I am lucky that my 401k offers automatic rebalancing when assets are more than 5% off.

Our Roth IRAs are in the most aggressive investments as we don't plan to use it in next 20-30 years.

Our taxable accounts we rebalance with a new money perpetually (monthly).

For those less experienced we stayed the course over the last 15 years and never tried to time the market, even in 2008. I still remember investing $1500 in the wife's Roth IRA (S&P 500 @ 1550) in 1998/9. It was tough to swallow that S&P did not cross that number until 2-3 years ago but we stayed the course. No regrets here as other investments did much better.

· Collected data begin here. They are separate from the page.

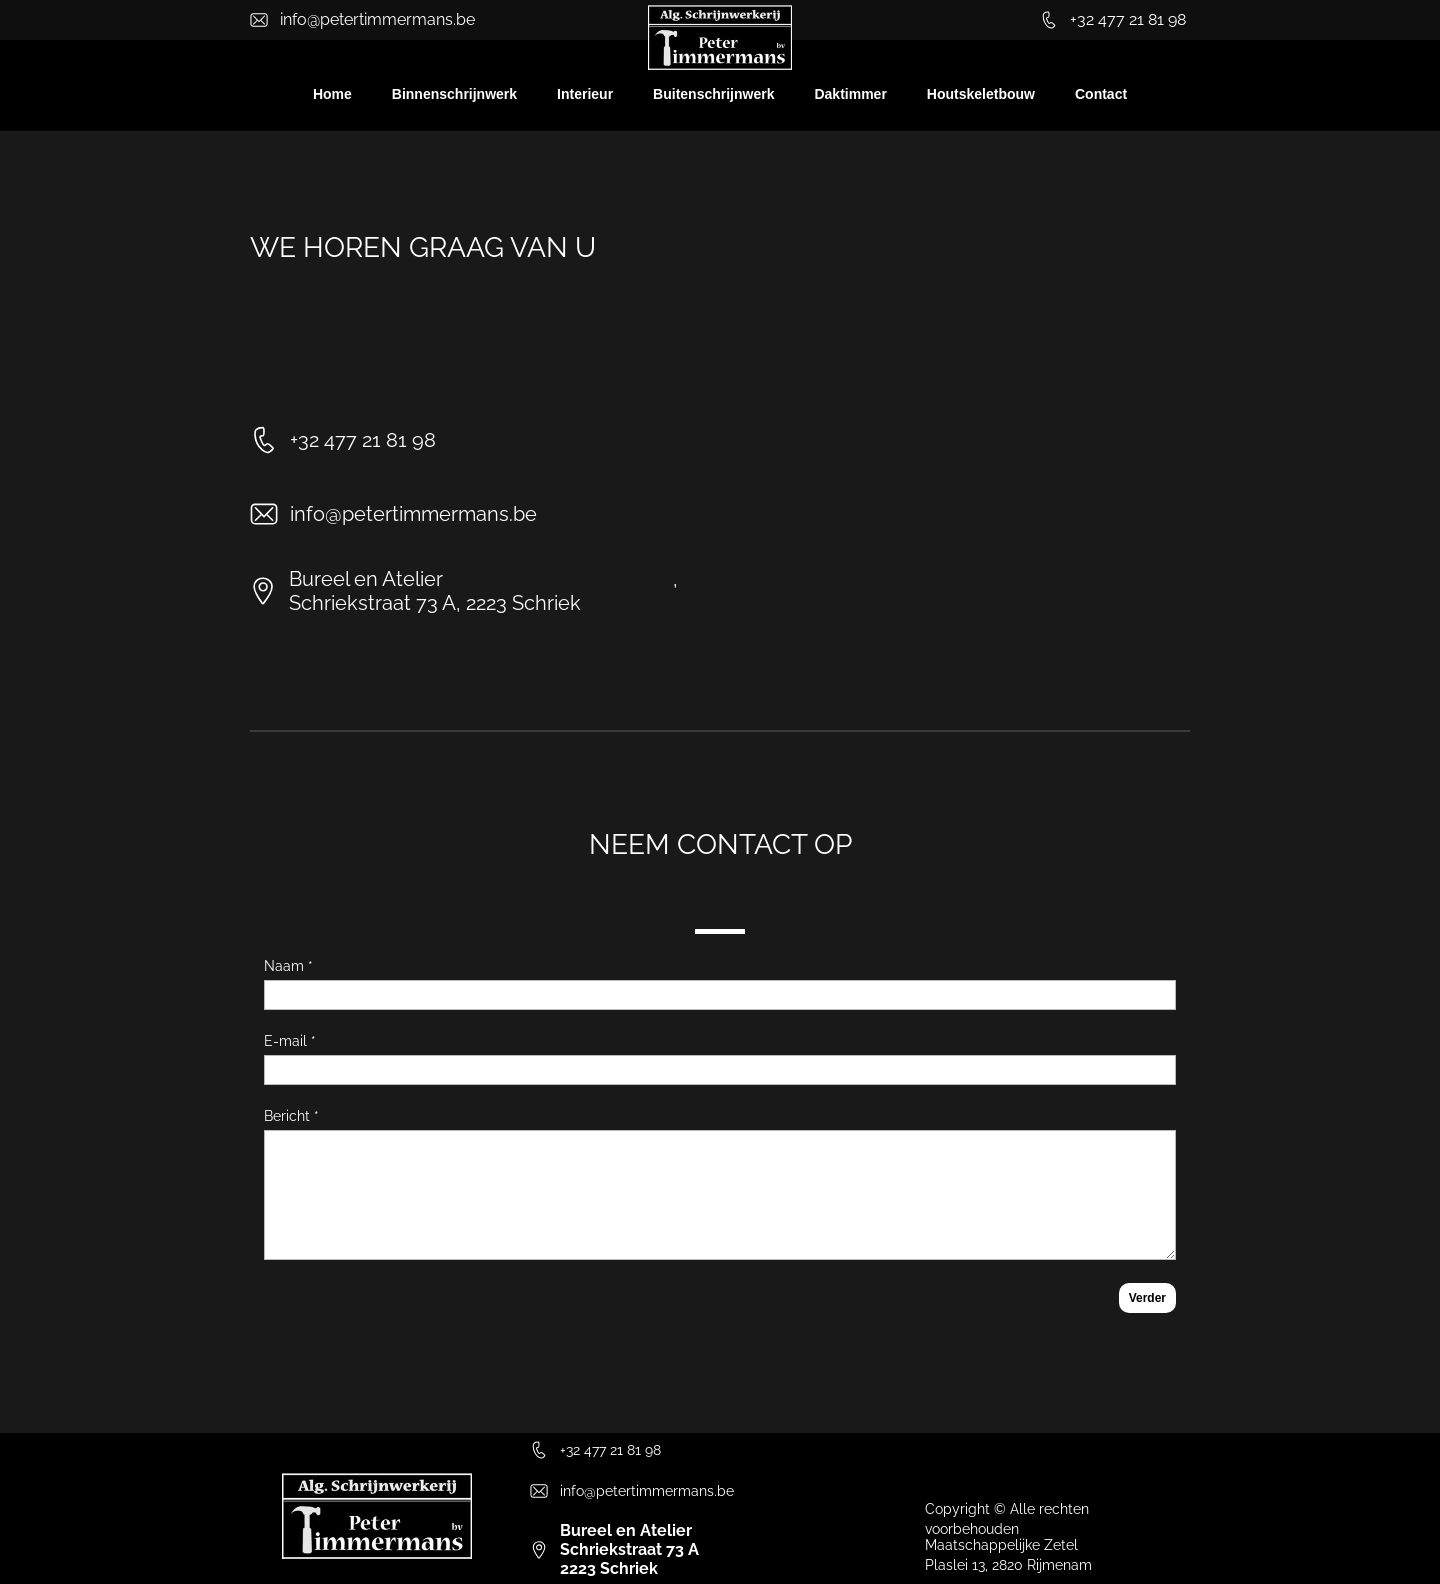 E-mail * (290, 1041)
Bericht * (291, 1116)
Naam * (288, 966)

These days I don't even check my 401k more than twice a year. It is on a cruise control and it will stay like that until we adjust our asset allocation further more.
 

Jslectronic

Level 2 Member
Would it be wise to change the election from 2045 target retirement funds to 2035, for example?
I would also check to see if the fund mix for your 401k includes any low fee tracking fund for both equities and bonds. For me i know all the target funds have management fees in the 1.5% range whereas the fee for the tracking fund is 0.07% or essentially free in comparison.
Over the long haul if you put in an hour a year to do simple rebalance (like bond percent equals age and everything else in domestic stock) you will gain a lot by avoiding those fees!!! And imo your returns should be just as good
 

naroowal

New Member
Realize this topic is a little old but wanted to chime in:

My situation: 10 year old 401K i contribute to the max every year. So non-taxable as of now.

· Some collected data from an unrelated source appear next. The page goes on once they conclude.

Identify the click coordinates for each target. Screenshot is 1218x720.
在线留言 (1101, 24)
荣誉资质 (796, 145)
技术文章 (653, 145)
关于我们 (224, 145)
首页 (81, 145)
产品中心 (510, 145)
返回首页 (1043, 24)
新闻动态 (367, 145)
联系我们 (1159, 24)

I have a chart with my %age of equities, bonds, and money market for a year laid out for the next 30 years. I didnt use the 100-age rule but I am comfortable with a more aggressive ratio of equities. Every year the %age of equities drops by a certain amount (in my case it is 1%).

I rebalance anytime the %age is off by 2% whether it be in the positive or negative direction. The key is patience and perseverance. I feel this strategy has led to good results for the last 5 years but the last 5 years have also been a good bull market. I am hoping to keep doing this. I understand it is not very different from a target 20xx fund but this gives me good diversification since our 401K has good variety of funds.

Thoughts?
 

Matt

Administrator
Staff member
Realize this topic is a little old but wanted to chime in:

My situation: 10 year old 401K i contribute to the max every year. So non-taxable as of now.

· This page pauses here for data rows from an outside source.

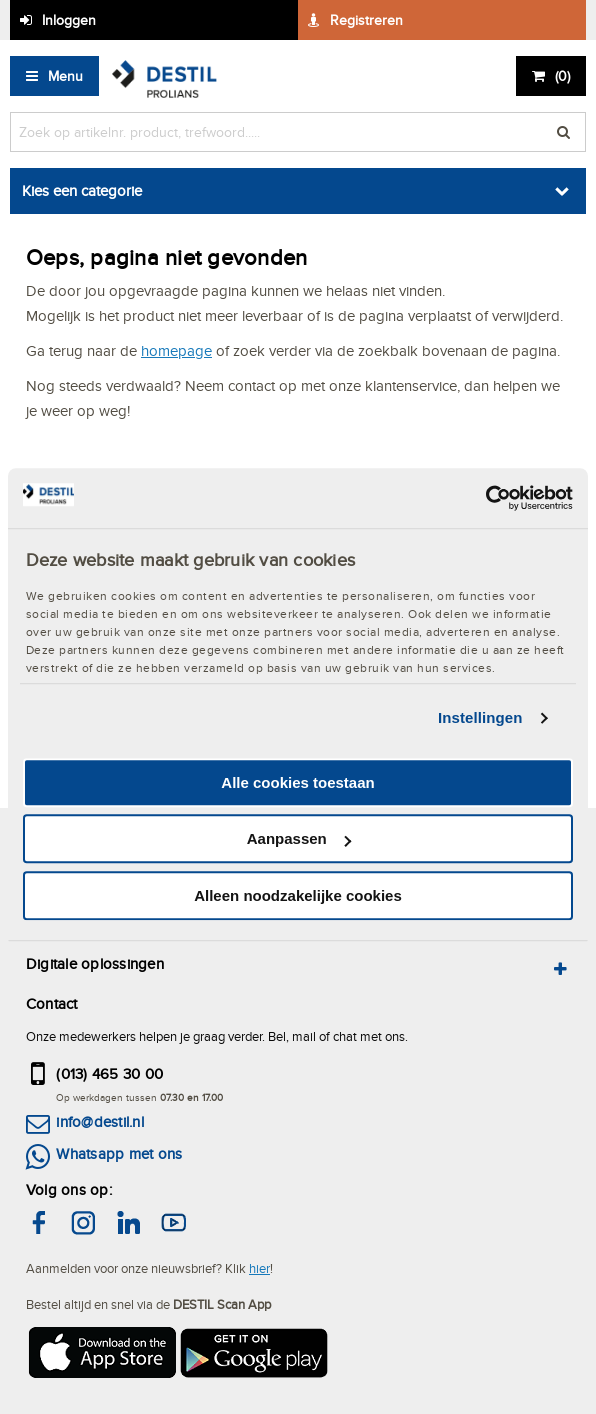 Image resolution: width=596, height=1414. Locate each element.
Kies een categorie (82, 190)
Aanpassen (299, 838)
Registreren (366, 20)
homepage (176, 350)
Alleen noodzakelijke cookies (298, 895)
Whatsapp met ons (119, 1153)
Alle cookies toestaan (297, 782)
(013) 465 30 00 (109, 1073)
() (562, 76)
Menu (65, 76)
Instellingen (480, 717)
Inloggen (69, 20)
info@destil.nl (99, 1121)
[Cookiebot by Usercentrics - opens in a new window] (485, 498)
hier (259, 1268) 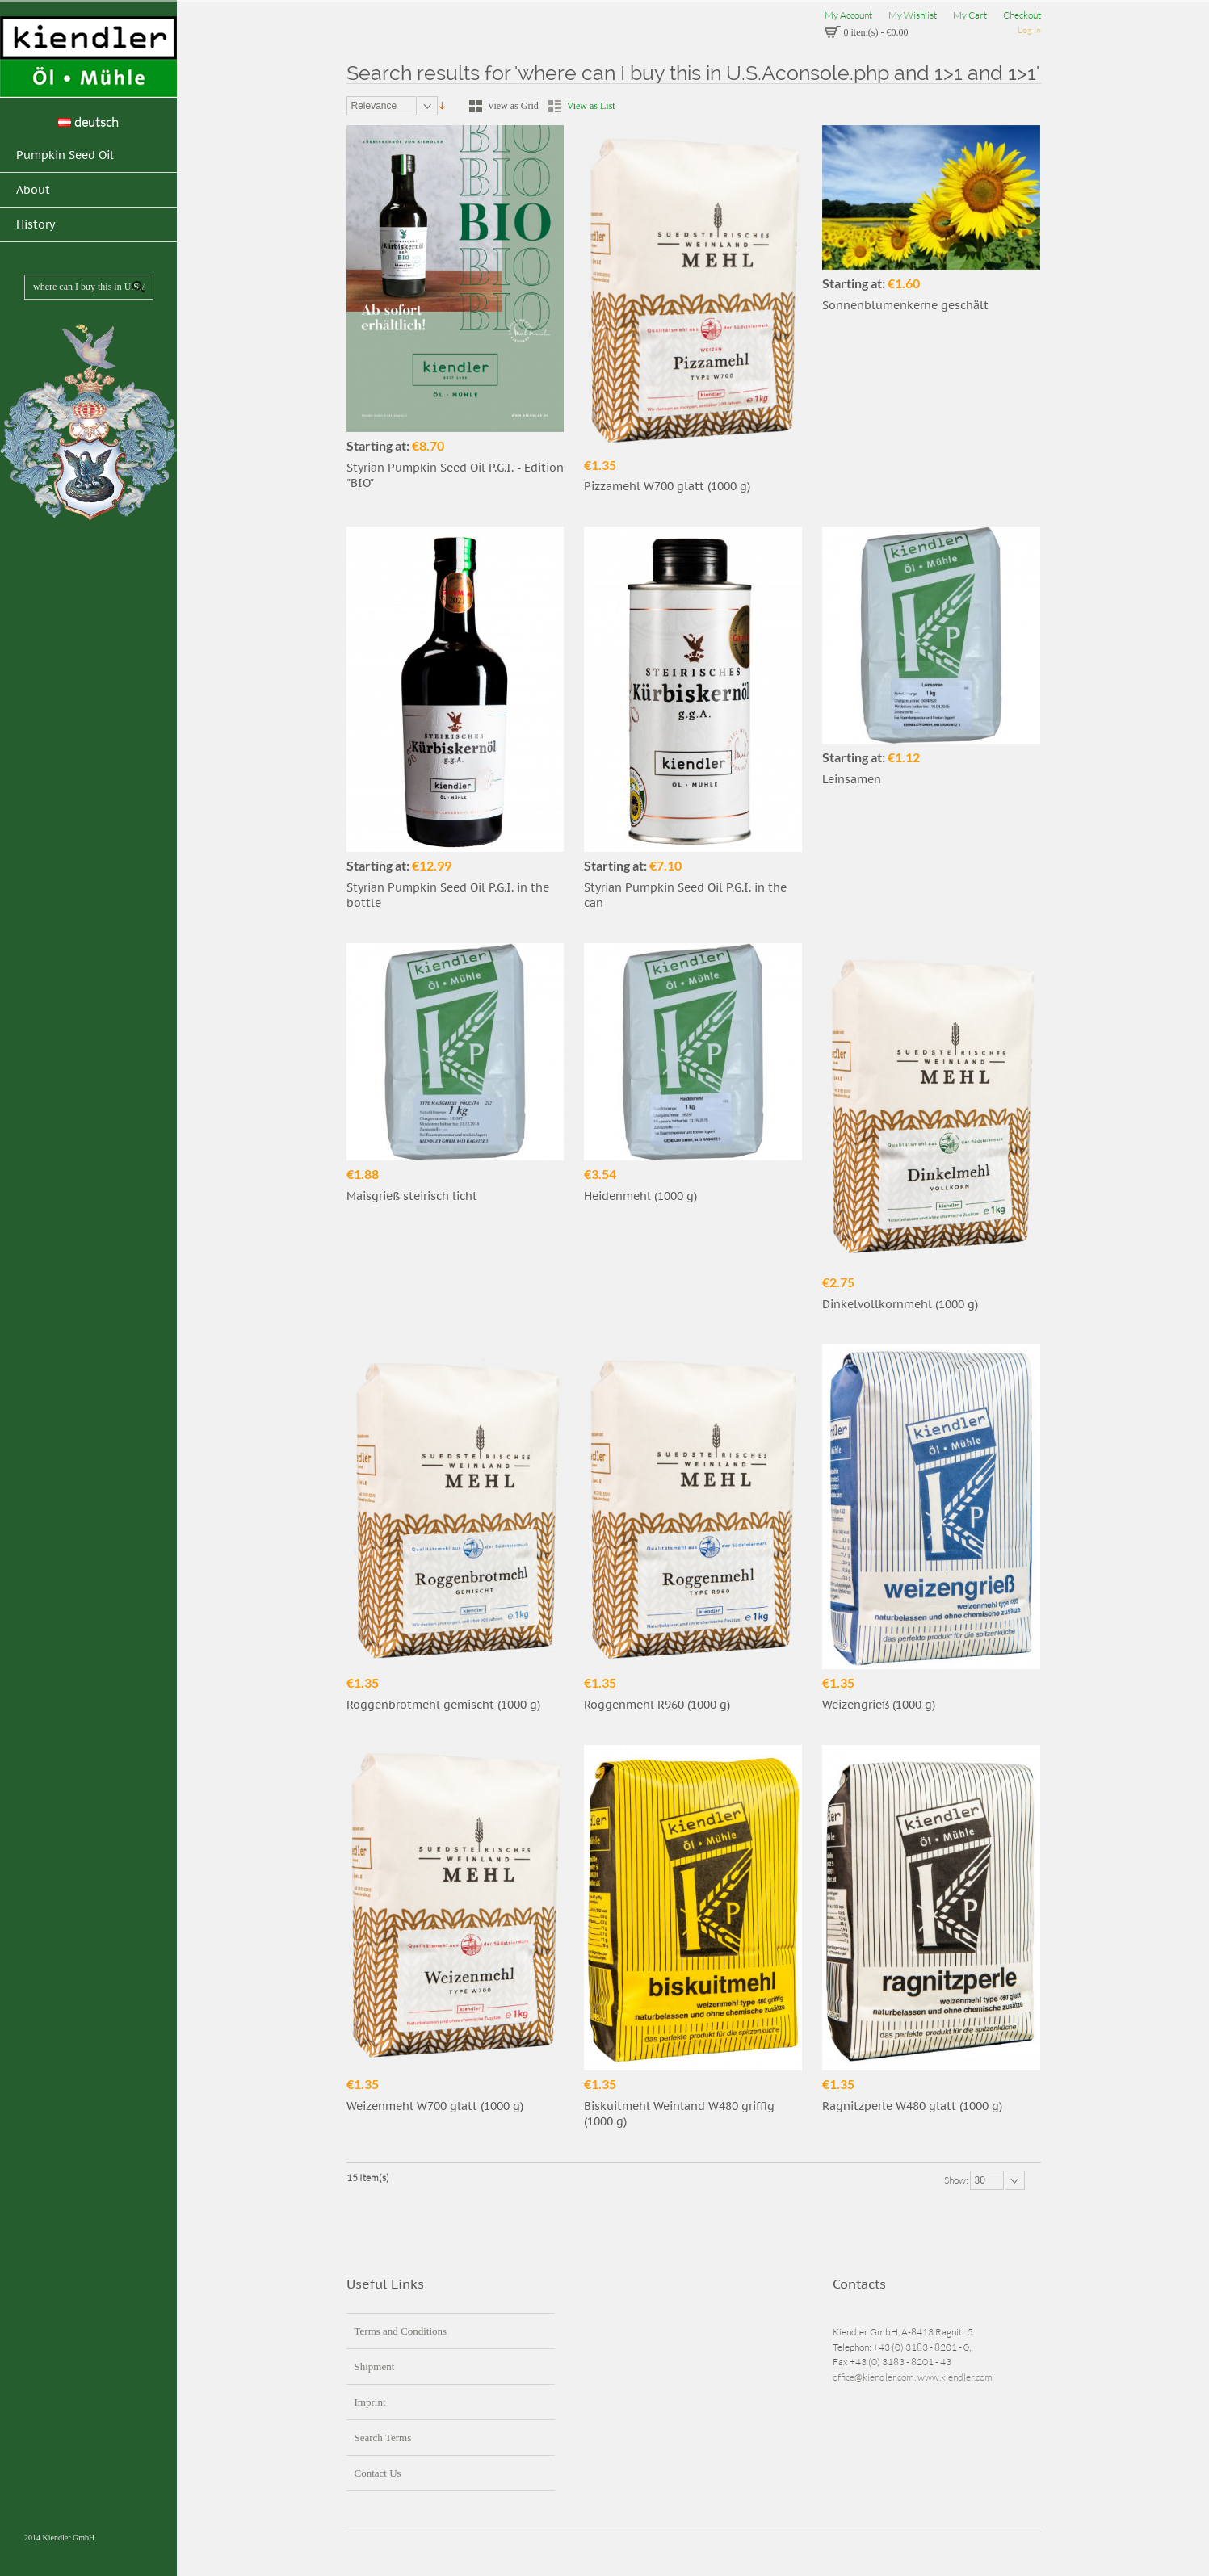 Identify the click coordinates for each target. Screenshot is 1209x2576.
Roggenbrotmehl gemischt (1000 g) (443, 1704)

I have a chart with my %age of equities, bonds, and money market for a year laid out for the next 30 years. I didnt use the 100-age rule but I am comfortable with a more aggressive ratio of equities. Every year the %age of equities drops by a certain amount (in my case it is 1%).

I rebalance anytime the %age is off by 2% whether it be in the positive or negative direction. The key is patience and perseverance. I feel this strategy has led to good results for the last 5 years but the last 5 years have also been a good bull market. I am hoping to keep doing this. I understand it is not very different from a target 20xx fund but this gives me good diversification since our 401K has good variety of funds.

Thoughts?
I think that the age in equities concept is not savvy.

If you are 50 and need $87k in retirement, prior to factoring social security, and have $1.6m in a 401k..

(Inject your own variables for the numbers)

Should you be 50/50? If so, why?
 

Modern Nomad

Level 2 Member
Another thought on rebalancing: If you're making regular contributions to a personal investment account, couldn't you rebalance by adjusting the allocation of your contributions? For example, say your goal is to have a 80/20 portfolio that has grown to 85/15 over the past few years. Instead of selling the 5% excess of your stocks, you focus the majority of your contributions to bonds. This would allow you to avoid potential higher taxes from amount of capital gains (FIFO) on the stocks. This is a simplified example that doesn't take into account market conditions at the time of rebalancing.